* [WHAT IS NEEDED]: Here the job is to copy the data exactly and to exclude every image from it.

* [INPUT FOR THIS TASK]:
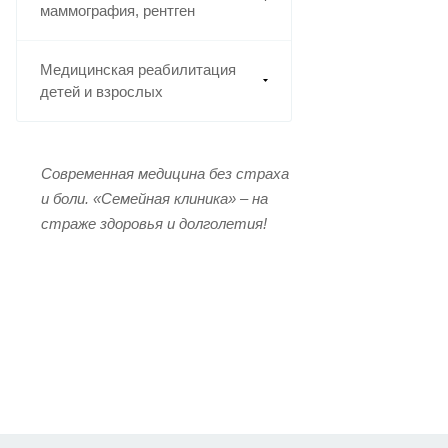
маммография, рентген
Медицинская реабилитация
детей и взрослых
Современная медицина без страха
и боли. «Семейная клиника» – на
страже здоровья и долголетия!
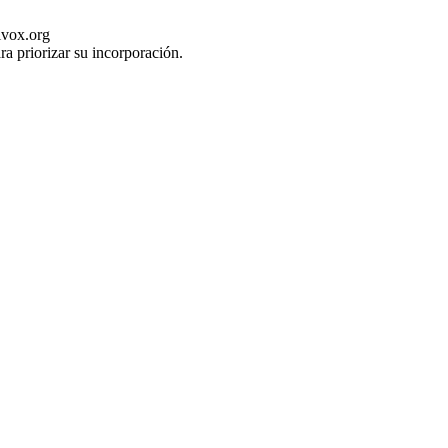
ivox.org
ra priorizar su incorporación.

* [RESPONSE TO THIS EXERCISE]:
маммография, рентген
Медицинская реабилитация
детей и взрослых
Современная медицина без страха
и боли. «Семейная клиника» – на
страже здоровья и долголетия!
ivox.org
ra priorizar su incorporación.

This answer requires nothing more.